Contrairement aux pays anglo-saxons, le pouvoir politique français s’est longtemps tenu à distance des services de renseignement. Jusqu’aux années 2000, les présidents se méfiaient d’organisations jugées très autonomes, parfois soupçonnées de politisation ou d’avoir été impliquées, directement ou indirectement, dans des épisodes sensibles ( guerre d’Algérie, affaire Markovic, opérations clandestines en Afrique, etc.). Les services de renseignement, intérieurs comme extérieurs, travaillaient avant cette époque sans cadre législatif et fonctionnaient de manière très cloisonnée. Inhérent à l’État mais extérieur à la culture politique, tel était le statut paradoxal du renseignement en France.
Aujourd’hui, la situation a bien changé. La loi du 24 juillet 2015 relative au renseignement a consacré ce dernier comme une politique publique qui fournit une information stratégique nécessaire au processus de décision dans la conduite de la politique étrangère, de défense et de sécurité de l’État. Dix ans après cette loi, le renseignement serait-il devenu une politique publique comme les autres ?
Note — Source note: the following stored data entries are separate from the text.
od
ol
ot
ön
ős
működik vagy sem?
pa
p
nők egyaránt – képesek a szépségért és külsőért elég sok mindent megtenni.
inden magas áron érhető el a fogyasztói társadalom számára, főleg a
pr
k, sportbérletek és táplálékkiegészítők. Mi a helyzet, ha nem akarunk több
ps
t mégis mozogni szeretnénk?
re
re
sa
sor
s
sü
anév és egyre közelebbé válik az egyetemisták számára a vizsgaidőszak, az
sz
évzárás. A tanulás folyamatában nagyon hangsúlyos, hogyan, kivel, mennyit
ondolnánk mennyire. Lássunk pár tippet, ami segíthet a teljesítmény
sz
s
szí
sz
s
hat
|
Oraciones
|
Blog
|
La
Pour comprendre cette évolution, il est nécessaire de faire un retour en arrière. Trois grands moments jalonnent l’histoire contemporaine du renseignement en France : la fin des années 1980, les années 2008-2010 et les années 2015 et 2016. Chacune de ces périodes illustre les facteurs classiques du changement en science politique : le volontarisme politique, une analyse du contexte sociopolitique ou la conséquence des crises externes.
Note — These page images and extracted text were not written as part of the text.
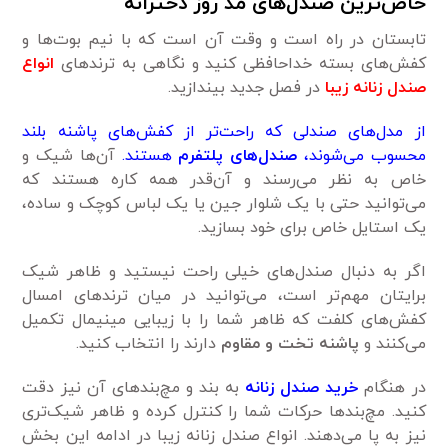
خاص‌ترین صندل‌های مد روز دخترانه
تابستان در راه است و وقت آن است که با نیم بوت‌ها و
کفش‌های بسته خداحافظی کنید و نگاهی به ترندهای
انواع
صندل زنانه زیبا
در فصل جدید بیندازید.
از مدل‌های صندلی که راحت‌تر از کفش‌های پاشنه بلند
محسوب می‌شوند،
صندل‌های پلتفرم
هستند.
آن‌ها شیک و
خاص به نظر می‌رسند و آن‌قدر همه کاره هستند که
می‌توانید حتی با یک شلوار جین یا یک لباس کوچک و ساده،
یک استایل خاص برای خود بسازید.
اگر به دنبال صندل‌های خیلی راحت نیستید و ظاهر شیک
برایتان مهم‌تر است، می‌توانید در میان ترندهای امسال
کفش‌های کلفت که ظاهر شما را با زیبایی مینیمال تکمیل
می‌کنند و
پاشنه تخت و مقاوم
دارند را انتخاب کنید.
در هنگام
خرید صندل زنانه
به بند و مچ‌بندهای آن نیز دقت
کنید. مچ‌بندها حرکات شما را کنترل کرده و ظاهر شیک‌تری
نیز به پا می‌دهند. انواع صندل زنانه زیبا در ادامه این بخش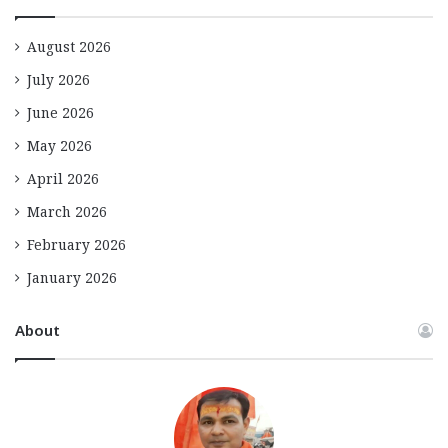
August 2026
July 2026
June 2026
May 2026
April 2026
March 2026
February 2026
January 2026
About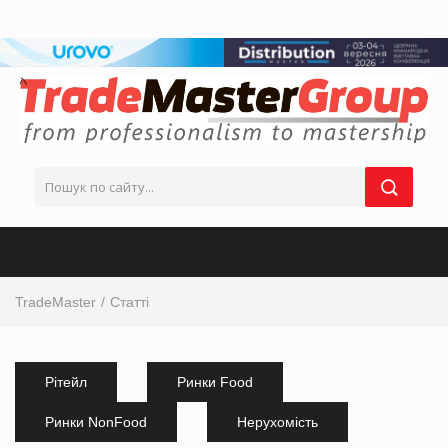
TradeMaster
Статті
Рітейл
Ринки Food
Ринки NonFood
Нерухомість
Le lent tournant de l’État vers une culture du renseignement
À la fin des années 1980, le regard politique sur les services a commencé à changer. Michel Rocard, alors premier ministre, se déplace au siège de la direction générale de la sécurité extérieure ( DGSE ) et fait évoluer l’image du renseignement en un outil d’aide à la décision indispensable dans la future société de l’information. Avec la fin de la guerre froide et la première guerre du Golfe (2 août 1990–28 février 1991), les armées revendiquent la nécessité de renforcer les missions de connaissance et d’anticipation face au retard français en matière de renseignement militaire. Ainsi, la nouvelle donne internationale conduit la France à développer son propre système de renseignement afin de ne plus être dépendante des États-Unis, comme ce fut le cas en 1990-1991.
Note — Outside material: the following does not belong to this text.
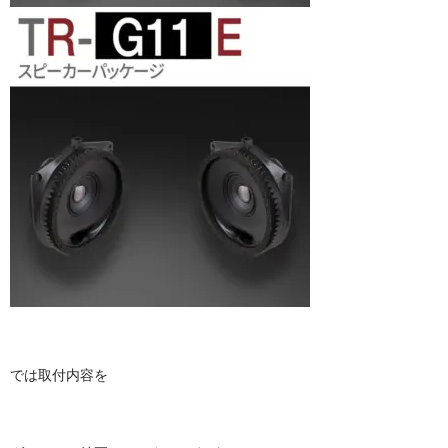
では取付内容を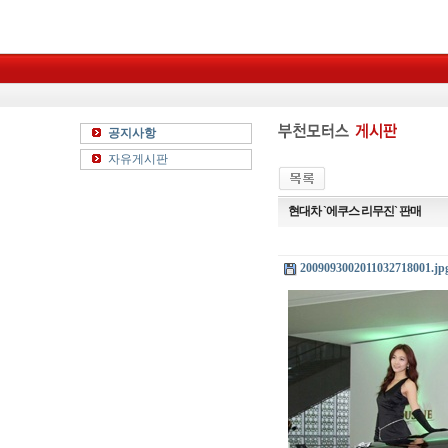
공지사항
자유게시판
현대차 `에쿠스 리무진` 판매
2009093002011032718001.jp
Une deuxième étape débute avec la lutte contre le terrorisme post-2001. Le renseignement connaît une première phase de centralisation et de reconnaissance dans l’appareil d’État, avec la création de plusieurs instances durant le quinquennat de Nicolas Sarkozy :
- la délégation parlementaire au renseignement en 2007 ;
- la « communauté du renseignement » en 2008, regroupant formellement des organisations aux caractéristiques similaires, soumises à des règles de confidentialité particulières, qui deviendront les dix services de renseignement actuels ;
- le coordinateur national placé auprès du président en 2008 ;
- l’ Académie du renseignement en 2011, pour promouvoir une culture et des formations communes.
En outre, la fonction de reconnaissance et d’anticipation devient la mission première des armées dans la nouvelle stratégie de défense issue du Livre blanc sur la défense et la sécurité nationale de 2008. Le renseignement évolue ainsi de plus en plus comme une fonction légitime de l’État, assumée publiquement par les plus hautes autorités politiques.
Dernière étape en 2015 où le renseignement est inscrit dans la loi comme une politique publique formelle. Là encore, cette évolution est le fruit de plusieurs facteurs : une vague historique d’attentats djihadistes qui frappe la France à partir de 2015, un besoin d’encadrement des pratiques partagé par les parlementaires et les services de renseignement, le durcissement du contexte international (jusqu’au retour de la guerre sur le sol européen depuis 2022).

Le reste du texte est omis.